Mais aussi cadeau indirect aux Etats, qui se trouvent en présence d’un système financier davantage acheteur, en raison de béquilles offertes par la BCE. De quoi financer la dette en espérant des taux acceptables.
Pour autant les effets secondaires méritent d’être analysés.
Dans cette opération il n’y a pas de disparition de collatéral, et celui cédé à la BCE est remplacé par de la dette souveraine fraiche. Seule la différence de qualité peut être évoquée, et il est évident, que si à l’avenir la BCE se fait plus exigeante, en refusant par exemple du crédit à la consommation espagnol comme collatéral, il est possible que l’image des bilans bancaires ne s’améliore guère. Ce qui , de fait, signifie que l’amélioration de l’image des bilans ne puisse se réaliser que si la BCE accepte un statut de « Bad bank ».
Or la pression en ce sens ne peut que s’aggraver. Si en effet la BCE cherche à se protéger par la qualité, ses opérations d’offre de liquidités vont de fait aggraver la situation des banques avec apparition d’un « collateral crunch ». Parce que dans cette hypothèse la proportion d’actifs de mauvaise qualité augmente dans les bilans, il se crée une pénurie relative de collatéral de bonne qualité – le Bund allemand – par exemple, ce qui signifie un financement inter bancaire toujours aussi fermé. Comme par ailleurs, de façon mécanique, la crise accroit partout le taux de mauvaises créances, la base des actifs éligibles se réduit. Ce qui réduit, là encore, la capacité de fonctionnement du marché inter bancaire . Parallèlement, la diminution de la qualité des bilans entraine tout aussi mécaniquement, une moindre incitation à financer des crédits non éligibles en collatéral, comme celui accordé aux PME.

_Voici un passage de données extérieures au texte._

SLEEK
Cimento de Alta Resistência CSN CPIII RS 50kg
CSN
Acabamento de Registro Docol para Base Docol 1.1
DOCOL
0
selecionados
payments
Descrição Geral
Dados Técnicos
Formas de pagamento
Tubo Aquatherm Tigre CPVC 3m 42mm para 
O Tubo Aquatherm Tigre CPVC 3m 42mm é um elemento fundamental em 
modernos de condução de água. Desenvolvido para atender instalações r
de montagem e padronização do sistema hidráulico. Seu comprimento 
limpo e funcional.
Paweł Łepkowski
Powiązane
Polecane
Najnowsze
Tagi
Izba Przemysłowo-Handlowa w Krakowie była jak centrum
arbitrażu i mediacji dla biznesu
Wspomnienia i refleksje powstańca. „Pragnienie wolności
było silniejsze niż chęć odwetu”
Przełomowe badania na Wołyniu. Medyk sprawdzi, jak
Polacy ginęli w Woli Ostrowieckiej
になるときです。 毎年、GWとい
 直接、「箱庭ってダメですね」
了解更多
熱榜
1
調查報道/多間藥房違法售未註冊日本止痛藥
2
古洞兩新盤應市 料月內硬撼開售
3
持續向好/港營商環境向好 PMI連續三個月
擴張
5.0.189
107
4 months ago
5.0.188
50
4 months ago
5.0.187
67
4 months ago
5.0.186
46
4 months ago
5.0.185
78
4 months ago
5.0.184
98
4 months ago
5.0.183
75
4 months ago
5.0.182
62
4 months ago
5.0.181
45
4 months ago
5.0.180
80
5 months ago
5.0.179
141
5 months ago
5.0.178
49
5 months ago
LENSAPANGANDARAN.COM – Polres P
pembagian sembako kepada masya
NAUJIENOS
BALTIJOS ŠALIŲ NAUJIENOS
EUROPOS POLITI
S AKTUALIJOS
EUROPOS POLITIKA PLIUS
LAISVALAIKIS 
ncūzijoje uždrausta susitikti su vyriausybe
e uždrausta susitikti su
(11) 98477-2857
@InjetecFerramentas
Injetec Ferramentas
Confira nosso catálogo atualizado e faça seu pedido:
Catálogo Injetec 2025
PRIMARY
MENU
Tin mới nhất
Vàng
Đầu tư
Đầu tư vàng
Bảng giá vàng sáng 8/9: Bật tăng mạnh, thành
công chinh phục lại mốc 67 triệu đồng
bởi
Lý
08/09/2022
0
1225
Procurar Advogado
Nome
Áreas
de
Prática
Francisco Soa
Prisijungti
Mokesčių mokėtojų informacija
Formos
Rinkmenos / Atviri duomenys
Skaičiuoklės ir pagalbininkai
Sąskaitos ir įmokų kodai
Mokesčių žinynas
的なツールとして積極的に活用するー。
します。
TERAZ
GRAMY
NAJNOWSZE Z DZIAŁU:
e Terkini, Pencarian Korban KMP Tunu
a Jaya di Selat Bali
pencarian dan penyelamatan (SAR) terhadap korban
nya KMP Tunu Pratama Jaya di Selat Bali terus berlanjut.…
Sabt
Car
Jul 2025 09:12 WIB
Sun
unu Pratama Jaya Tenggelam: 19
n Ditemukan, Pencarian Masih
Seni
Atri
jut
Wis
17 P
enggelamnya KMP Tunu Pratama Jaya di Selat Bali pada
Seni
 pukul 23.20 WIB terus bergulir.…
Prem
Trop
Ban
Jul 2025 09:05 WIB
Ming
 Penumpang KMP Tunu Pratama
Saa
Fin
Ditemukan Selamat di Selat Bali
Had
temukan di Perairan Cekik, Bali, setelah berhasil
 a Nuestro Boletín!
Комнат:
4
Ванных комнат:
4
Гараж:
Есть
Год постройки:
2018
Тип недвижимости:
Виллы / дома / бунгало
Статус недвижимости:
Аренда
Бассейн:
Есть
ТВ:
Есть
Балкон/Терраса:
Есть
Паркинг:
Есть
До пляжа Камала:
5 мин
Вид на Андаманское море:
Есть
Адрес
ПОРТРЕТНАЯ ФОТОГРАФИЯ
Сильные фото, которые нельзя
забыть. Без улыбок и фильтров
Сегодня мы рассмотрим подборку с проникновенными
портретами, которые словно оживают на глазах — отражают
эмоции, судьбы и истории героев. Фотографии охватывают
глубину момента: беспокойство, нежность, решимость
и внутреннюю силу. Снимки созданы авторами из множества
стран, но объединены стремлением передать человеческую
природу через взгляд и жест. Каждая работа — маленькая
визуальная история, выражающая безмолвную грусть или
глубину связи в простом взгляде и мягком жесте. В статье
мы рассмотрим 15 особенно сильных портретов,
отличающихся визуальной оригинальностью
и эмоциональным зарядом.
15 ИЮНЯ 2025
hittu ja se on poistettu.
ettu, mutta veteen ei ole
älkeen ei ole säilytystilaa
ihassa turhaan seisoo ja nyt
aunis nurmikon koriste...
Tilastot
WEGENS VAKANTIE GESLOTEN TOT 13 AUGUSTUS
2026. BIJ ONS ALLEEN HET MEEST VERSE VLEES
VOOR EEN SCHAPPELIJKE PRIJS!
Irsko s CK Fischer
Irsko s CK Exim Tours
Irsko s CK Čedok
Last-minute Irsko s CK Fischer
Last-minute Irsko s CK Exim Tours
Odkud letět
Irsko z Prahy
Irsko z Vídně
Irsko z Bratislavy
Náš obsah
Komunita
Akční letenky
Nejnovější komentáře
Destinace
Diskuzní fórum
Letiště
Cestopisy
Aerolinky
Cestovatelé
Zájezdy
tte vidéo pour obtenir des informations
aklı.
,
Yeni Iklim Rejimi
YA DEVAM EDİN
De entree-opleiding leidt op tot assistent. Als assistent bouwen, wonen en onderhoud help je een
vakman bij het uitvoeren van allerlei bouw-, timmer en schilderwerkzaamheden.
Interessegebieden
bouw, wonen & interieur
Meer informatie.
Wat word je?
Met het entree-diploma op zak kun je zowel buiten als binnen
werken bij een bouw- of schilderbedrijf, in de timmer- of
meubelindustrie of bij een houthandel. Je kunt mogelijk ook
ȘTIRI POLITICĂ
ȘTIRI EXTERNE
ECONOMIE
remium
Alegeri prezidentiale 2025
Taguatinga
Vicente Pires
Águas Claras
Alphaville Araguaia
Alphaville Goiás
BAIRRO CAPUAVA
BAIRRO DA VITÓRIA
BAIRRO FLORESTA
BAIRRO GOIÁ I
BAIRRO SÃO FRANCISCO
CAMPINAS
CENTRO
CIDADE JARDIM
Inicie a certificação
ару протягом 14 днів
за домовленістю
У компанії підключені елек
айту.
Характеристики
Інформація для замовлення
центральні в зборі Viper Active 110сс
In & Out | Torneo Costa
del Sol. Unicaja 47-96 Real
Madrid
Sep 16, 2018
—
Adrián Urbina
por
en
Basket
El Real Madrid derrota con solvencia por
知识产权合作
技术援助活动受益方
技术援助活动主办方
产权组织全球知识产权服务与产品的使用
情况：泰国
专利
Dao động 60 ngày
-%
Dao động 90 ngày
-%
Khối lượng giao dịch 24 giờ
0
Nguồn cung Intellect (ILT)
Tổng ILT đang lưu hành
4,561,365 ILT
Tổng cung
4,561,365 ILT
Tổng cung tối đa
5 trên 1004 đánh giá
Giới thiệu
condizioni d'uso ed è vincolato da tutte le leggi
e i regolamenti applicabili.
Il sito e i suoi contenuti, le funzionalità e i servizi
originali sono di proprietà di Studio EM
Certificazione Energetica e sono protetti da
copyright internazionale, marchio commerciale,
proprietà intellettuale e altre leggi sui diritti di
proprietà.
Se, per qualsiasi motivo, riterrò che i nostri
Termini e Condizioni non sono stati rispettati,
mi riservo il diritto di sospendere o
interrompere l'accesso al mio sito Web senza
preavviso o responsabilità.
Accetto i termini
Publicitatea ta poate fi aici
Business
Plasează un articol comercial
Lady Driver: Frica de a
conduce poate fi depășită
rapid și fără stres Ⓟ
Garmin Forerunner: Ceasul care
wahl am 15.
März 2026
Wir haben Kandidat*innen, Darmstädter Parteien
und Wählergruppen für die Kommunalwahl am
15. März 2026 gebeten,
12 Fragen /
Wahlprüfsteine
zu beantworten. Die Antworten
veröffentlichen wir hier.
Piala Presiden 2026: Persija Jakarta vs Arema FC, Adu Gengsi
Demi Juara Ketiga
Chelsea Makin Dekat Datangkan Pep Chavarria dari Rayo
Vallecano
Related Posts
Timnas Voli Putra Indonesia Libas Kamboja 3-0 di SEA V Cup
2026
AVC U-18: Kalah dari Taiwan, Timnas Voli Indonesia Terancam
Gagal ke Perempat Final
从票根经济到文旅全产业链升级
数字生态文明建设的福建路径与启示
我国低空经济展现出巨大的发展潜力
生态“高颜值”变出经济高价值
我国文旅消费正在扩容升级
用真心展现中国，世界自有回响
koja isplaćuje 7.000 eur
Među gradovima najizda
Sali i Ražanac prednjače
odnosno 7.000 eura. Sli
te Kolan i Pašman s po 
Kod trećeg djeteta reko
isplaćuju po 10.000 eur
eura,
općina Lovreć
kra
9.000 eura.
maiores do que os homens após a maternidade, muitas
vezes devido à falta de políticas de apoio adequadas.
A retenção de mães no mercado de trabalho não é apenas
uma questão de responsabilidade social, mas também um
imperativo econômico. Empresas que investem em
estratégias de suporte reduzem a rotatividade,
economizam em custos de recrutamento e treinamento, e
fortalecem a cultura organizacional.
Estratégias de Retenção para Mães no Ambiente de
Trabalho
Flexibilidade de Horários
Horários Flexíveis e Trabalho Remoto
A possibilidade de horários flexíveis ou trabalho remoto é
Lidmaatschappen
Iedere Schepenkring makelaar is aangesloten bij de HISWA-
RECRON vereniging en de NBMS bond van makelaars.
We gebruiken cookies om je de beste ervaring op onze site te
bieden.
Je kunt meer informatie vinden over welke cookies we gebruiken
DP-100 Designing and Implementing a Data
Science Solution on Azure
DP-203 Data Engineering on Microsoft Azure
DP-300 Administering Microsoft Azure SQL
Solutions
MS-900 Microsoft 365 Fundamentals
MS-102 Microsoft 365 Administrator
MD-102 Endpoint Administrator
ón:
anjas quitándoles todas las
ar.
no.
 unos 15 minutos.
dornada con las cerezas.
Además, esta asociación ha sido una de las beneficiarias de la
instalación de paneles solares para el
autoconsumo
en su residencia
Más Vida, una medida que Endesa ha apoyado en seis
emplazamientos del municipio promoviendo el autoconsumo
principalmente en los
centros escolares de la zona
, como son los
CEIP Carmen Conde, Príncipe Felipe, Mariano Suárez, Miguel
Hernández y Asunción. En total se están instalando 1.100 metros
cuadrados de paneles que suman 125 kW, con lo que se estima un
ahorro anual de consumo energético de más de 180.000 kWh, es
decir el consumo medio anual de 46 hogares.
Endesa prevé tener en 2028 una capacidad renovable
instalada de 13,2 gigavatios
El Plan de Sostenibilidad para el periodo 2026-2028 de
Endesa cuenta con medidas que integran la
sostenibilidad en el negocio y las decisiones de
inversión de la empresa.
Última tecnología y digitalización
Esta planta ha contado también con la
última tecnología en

La pression ira donc mécaniquement dans le sens de la facilité : une BCE peu exigeante, et des banques maximisant leur espérance de gain, en prêtant plus aux Etats, et moins aux entreprises et ménages. Choix se matérialisant par moins de croissance, et donc moins de rentrées fiscales …donc une augmentation de la dette …
Mais la recherche de la rentabilité maximale passe aussi par la sélection des dettes souveraines. Si le choix des Etats au détriment des entreprises est acquis, il convient de choisir quelle dette souveraine assurera la meilleure rentabilité bancaire : dette allemande moins rentable mais moins risquée, ou dette espagnole plus rentable mais plus risquée ? Alternative qui invite à penser, que la transmission du cadeau de la BCE fait aux banques, ne se dirigera pas prioritairement vers les dettes souveraines des Etats faibles. Si en effet le cadeau se dirige massivement vers le Trésor espagnnol, il en résulterait une diminution du spread de taux vis-à-vis du Bund allemand, situation instable puisqu’affectation non optimale des liquidités acquises sur la BCE. Ce qui signifie un redéploiement de la dite liquidité , assurant le maintien de spreads, dont les déterminants reposent sur des considérations macroéconomiques bien connues. La conclusion est simple, même l’ouverture maximale du robinet de la BCE ne peut réduire la difficulté des Etats périphériques de la zone euro.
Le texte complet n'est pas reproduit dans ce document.